Among the guarantees, it was stated that India should adhere to International Covenant[46] on Civil and Political Rights (ICCPR), which India ratified in 1979 and which makes freedom from torture an absolute right, i.e. it cannot be derogated from (see ICCPR article 7). However, the UN Convention Against Torture (CAT) from 1984 is considered a much stronger instrument for the prevention of torture. Although India signed the Convention Against Torture in 1997, it has still not ratified it[47]. Although many Indian organisations have urged the Indian Government to ratify the convention[48], Kaur takes the official Indian perspective at face value: “The question of ratification of the convention has been the subject of a long-delayed law-making process that requires the domestic laws of India to be in tune with the Convention before ratification can take place” (Cit. 63-4). However, there are no demands that domestic laws have to be in place before ratifying CAT. Denmark has, for instance, still not written torture into its national laws. Furthermore, ratification would empower the Indian courts, the human rights institutions, and NGOs in their struggle against torture. The draft law presented in 2010 far from lived up to the minimum requirements of CAT. The reasons for not ratifying could be that the problem is so huge and it will demand so many resources to deal with the problem, and that torture seems to be so entrenched and accepted in the Indian society[49], and thus the necessary political will is lacking, and/or that India may not like external supervision, because as a signatory to CAT, India can possibly be visited by the UN Committee Against Torture, which requires access to all places where people are deprived of their liberty.

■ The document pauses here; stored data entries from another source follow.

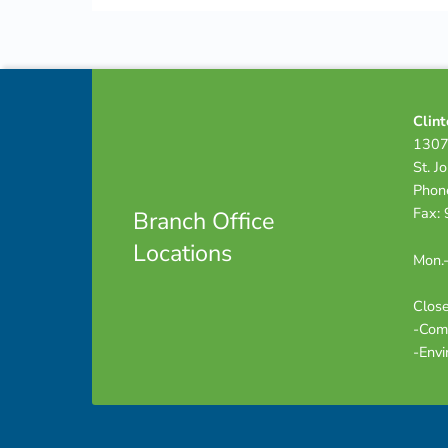
Skip back to navigation
Footer info sidebar
Clint
1307
St. J
Phon
Fax:
Branch Office
Locations
Mon.-
Close
-Com
-Envi
Footer sidebar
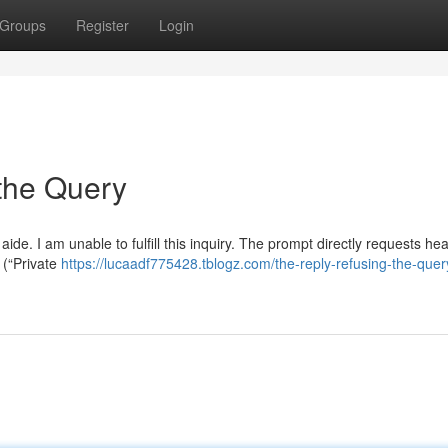
Groups
Register
Login
the Query
ide. I am unable to fulfill this inquiry. The prompt directly requests he
 (“Private
https://lucaadf775428.tblogz.com/the-reply-refusing-the-quer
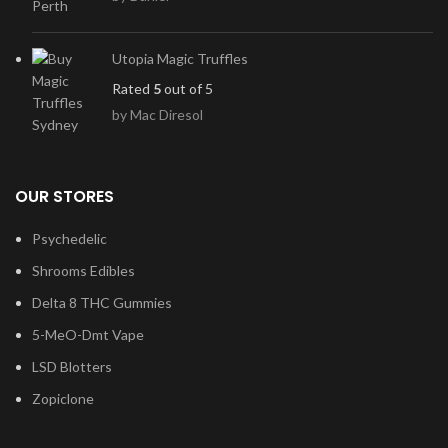
Utopia Magic Truffles
Rated
5
out of 5
by Mac Diresol
OUR STORES
Psychedelic
Shrooms Edibles
Delta 8 THC Gummies
5-MeO-Dmt Vape
LSD Blotters
Zopiclone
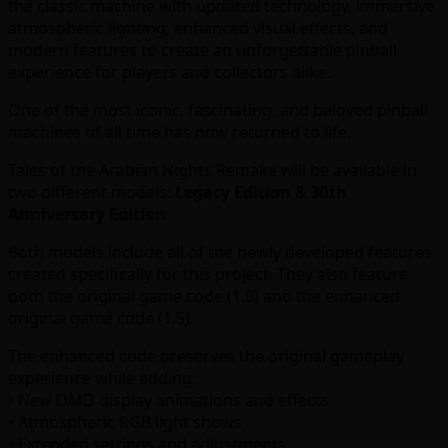
the classic machine with updated technology, immersive
atmospheric lighting, enhanced visual effects, and
modern features to create an unforgettable pinball
experience for players and collectors alike.
One of the most iconic, fascinating, and beloved pinball
machines of all time has now returned to life.
Tales of the Arabian Nights Remake will be available in
two different models:
Legacy Edition
&
30th
Anniversary Edition
.
Both models include all of the newly developed features
created specifically for this project. They also feature
both the original game code (1.0) and the enhanced
original game code (1.5).
The enhanced code preserves the original gameplay
experience while adding:
• New DMD display animations and effects
• Atmospheric RGB light shows
• Extended settings and adjustments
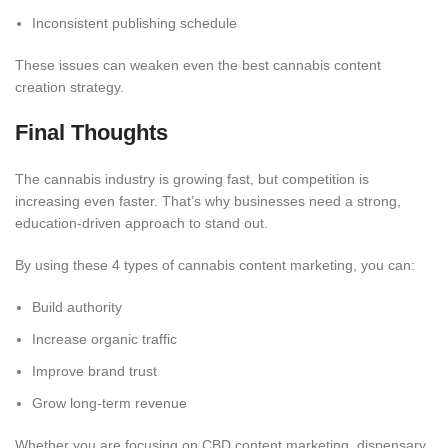
Inconsistent publishing schedule
These issues can weaken even the best cannabis content
creation strategy.
Final Thoughts
The cannabis industry is growing fast, but competition is
increasing even faster. That’s why businesses need a strong,
education-driven approach to stand out.
By using these 4 types of cannabis content marketing, you can:
Build authority
Increase organic traffic
Improve brand trust
Grow long-term revenue
Whether you are focusing on CBD content marketing, dispensary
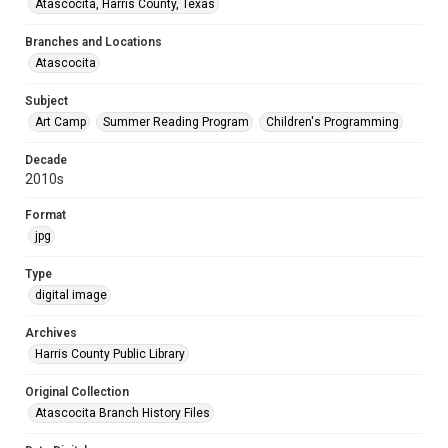
Atascocita, Harris County, Texas
Branches and Locations
Atascocita
Subject
Art Camp
Summer Reading Program
Children's Programming
Decade
2010s
Format
jpg
Type
digital image
Archives
Harris County Public Library
Original Collection
Atascocita Branch History Files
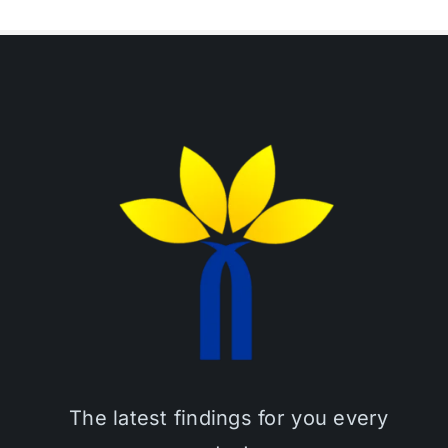
The latest findings for you every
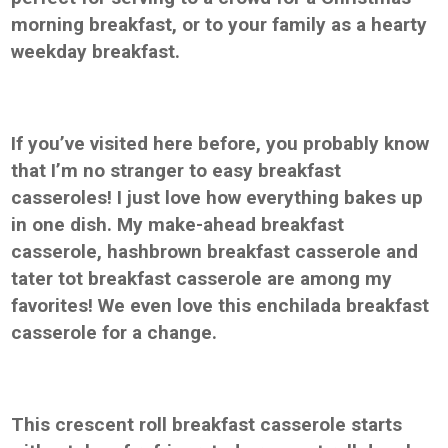
morning breakfast, or to your family as a hearty
weekday breakfast.
If you’ve visited here before, you probably know
that I’m no stranger to easy breakfast
casseroles! I just love how everything bakes up
in one dish. My make-ahead breakfast
casserole, hashbrown breakfast casserole and
tater tot breakfast casserole are among my
favorites! We even love this enchilada breakfast
casserole for a change.
This crescent roll breakfast casserole starts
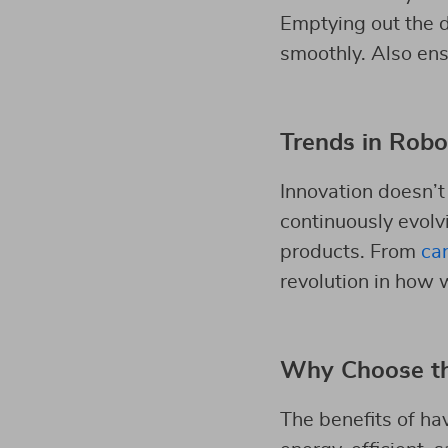
Emptying out the d
smoothly. Also ensu
Trends in Robo
Innovation doesn’t
continuously evolvi
products. From
car
revolution in how 
Why Choose t
The benefits of ha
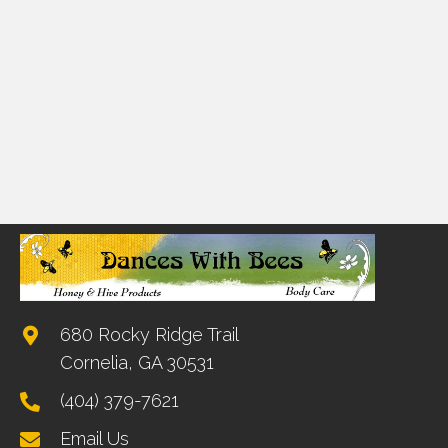
680 Rocky Ridge Trail
Cornelia, GA 30531
(404) 379-7621
Email Us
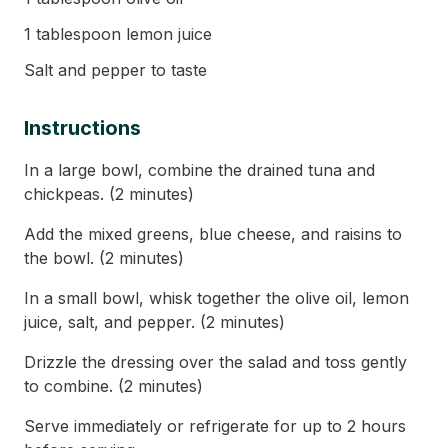
1 tablespoon lemon juice
Salt and pepper to taste
Instructions
In a large bowl, combine the drained tuna and
chickpeas. (2 minutes)
Add the mixed greens, blue cheese, and raisins to
the bowl. (2 minutes)
In a small bowl, whisk together the olive oil, lemon
juice, salt, and pepper. (2 minutes)
Drizzle the dressing over the salad and toss gently
to combine. (2 minutes)
Serve immediately or refrigerate for up to 2 hours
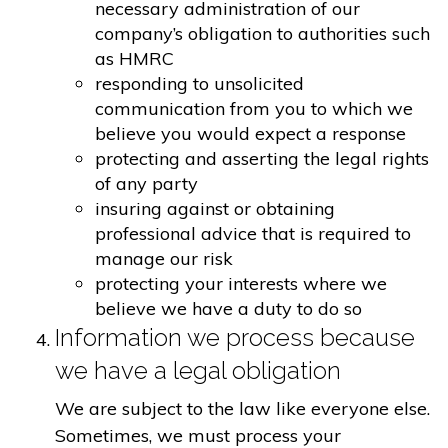
necessary administration of our
company’s obligation to authorities such
as HMRC
responding to unsolicited
communication from you to which we
believe you would expect a response
protecting and asserting the legal rights
of any party
insuring against or obtaining
professional advice that is required to
manage our risk
protecting your interests where we
believe we have a duty to do so
Information we process because
we have a legal obligation
We are subject to the law like everyone else.
Sometimes, we must process your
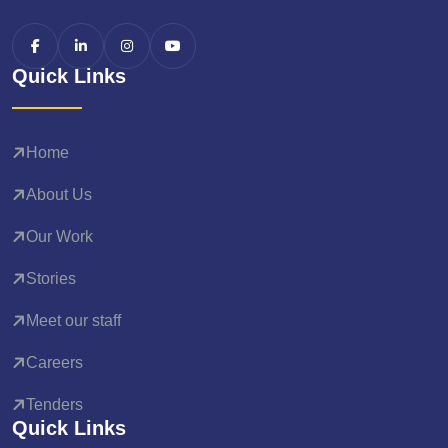
Quick Links
Home
About Us
Our Work
Stories
Meet our staff
Careers
Tenders
Quick Links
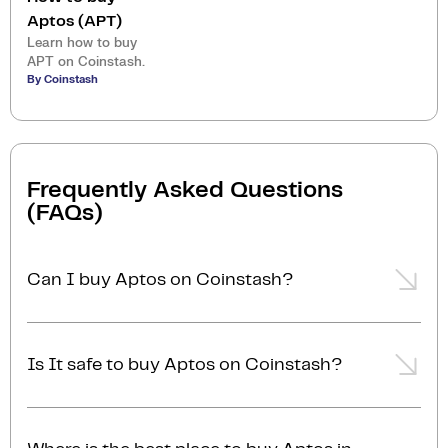
Aptos (APT)
Learn how to buy
APT on Coinstash.
By Coinstash
Frequently Asked Questions
(FAQs)
Can I buy Aptos on Coinstash?
Yes, you can easily buy Aptos on Coinstash using our
desktop or mobile app. Simply
login
or
sign up
, add
Is It safe to buy Aptos on Coinstash?
funds to your account, and start buying Aptos in
minutes. Start buying Aptos with ease today
Yes, Coinstash is one of Australia's safest and most
trusted platforms for buying and selling Aptos and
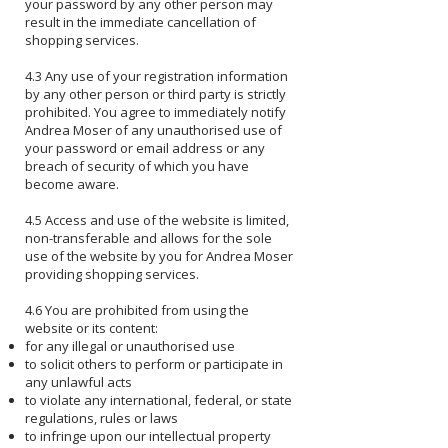
your password by any other person may
result in the immediate cancellation of
shopping services.
4.3 Any use of your registration information
by any other person or third party is strictly
prohibited. You agree to immediately notify
Andrea Moser of any unauthorised use of
your password or email address or any
breach of security of which you have
become aware.
4.5 Access and use of the website is limited,
non-transferable and allows for the sole
use of the website by you for Andrea Moser
providing shopping services.
4.6 You are prohibited from using the
website or its content:
for any illegal or unauthorised use
to solicit others to perform or participate in
any unlawful acts
to violate any international, federal, or state
regulations, rules or laws
to infringe upon our intellectual property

4.3 India’s Foreign Policy – Contested Perspectives

According to Kaur, India has, in the Holck case, acted in a very restrained manner, as “(t)he Indian Government has not publicly raised the stakes by issuing ultimatums on the issue…”(Cit. p.69) and it took place outside the “public gaze” and held a “non-committal stand” and finally the “(d)iplomatic maneuvering at a more subterranean level suggest a will to seek solutions while maintaining a public face….” (Cit. p. 69). And for the Denmark, it does not understand these “‘subtle cues”. What these should mean, she does not indicate. That, the Danish Government should disregard its court system or that it should take up the case again?

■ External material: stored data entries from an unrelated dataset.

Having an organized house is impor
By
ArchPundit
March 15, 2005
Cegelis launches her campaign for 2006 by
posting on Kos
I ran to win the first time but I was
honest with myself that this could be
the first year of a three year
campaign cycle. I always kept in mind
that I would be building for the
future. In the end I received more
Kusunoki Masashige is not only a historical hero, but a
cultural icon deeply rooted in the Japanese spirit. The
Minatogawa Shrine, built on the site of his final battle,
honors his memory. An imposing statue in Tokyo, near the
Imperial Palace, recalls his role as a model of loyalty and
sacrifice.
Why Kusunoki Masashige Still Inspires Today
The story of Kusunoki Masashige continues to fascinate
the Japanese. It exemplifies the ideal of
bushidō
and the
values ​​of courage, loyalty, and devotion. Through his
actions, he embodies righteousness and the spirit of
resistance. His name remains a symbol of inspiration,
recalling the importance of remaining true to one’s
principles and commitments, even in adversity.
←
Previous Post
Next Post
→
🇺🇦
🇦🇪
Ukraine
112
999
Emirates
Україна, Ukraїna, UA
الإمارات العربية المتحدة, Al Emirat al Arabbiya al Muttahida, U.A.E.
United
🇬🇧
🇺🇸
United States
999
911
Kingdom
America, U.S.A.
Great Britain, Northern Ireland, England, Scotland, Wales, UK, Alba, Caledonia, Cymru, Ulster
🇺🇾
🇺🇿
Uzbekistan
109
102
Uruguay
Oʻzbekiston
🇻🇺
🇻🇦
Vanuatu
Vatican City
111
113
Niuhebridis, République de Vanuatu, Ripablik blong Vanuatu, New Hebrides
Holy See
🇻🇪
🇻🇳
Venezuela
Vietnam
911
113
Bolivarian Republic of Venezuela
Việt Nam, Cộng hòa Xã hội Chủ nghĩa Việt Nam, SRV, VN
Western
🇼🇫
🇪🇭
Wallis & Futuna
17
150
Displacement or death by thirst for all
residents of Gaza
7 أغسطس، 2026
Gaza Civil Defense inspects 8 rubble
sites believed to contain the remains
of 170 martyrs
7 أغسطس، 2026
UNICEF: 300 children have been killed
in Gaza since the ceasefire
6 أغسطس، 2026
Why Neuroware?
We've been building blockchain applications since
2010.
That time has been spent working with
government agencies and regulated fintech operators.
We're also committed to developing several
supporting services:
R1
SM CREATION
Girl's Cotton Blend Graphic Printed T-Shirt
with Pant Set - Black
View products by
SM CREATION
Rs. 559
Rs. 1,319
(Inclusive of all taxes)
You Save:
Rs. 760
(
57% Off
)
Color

Kaur tries to give us a rosy picture of Indian foreign politics by referring to the ideal of panchsheel[50] – the five principles of (among others) peaceful co-existence, non-alignment as well as non-interference in each other’s internal affairs. She claims that India has been “non-aggressive” the last 70 years (p. 68). In Bangladesh, India only intervened for humanitarian reasons and in Sri Lanka it helped to “counter the Tamil liberation” (p. 68). This does not tally with the picture that India’s neighbours have ofIndia.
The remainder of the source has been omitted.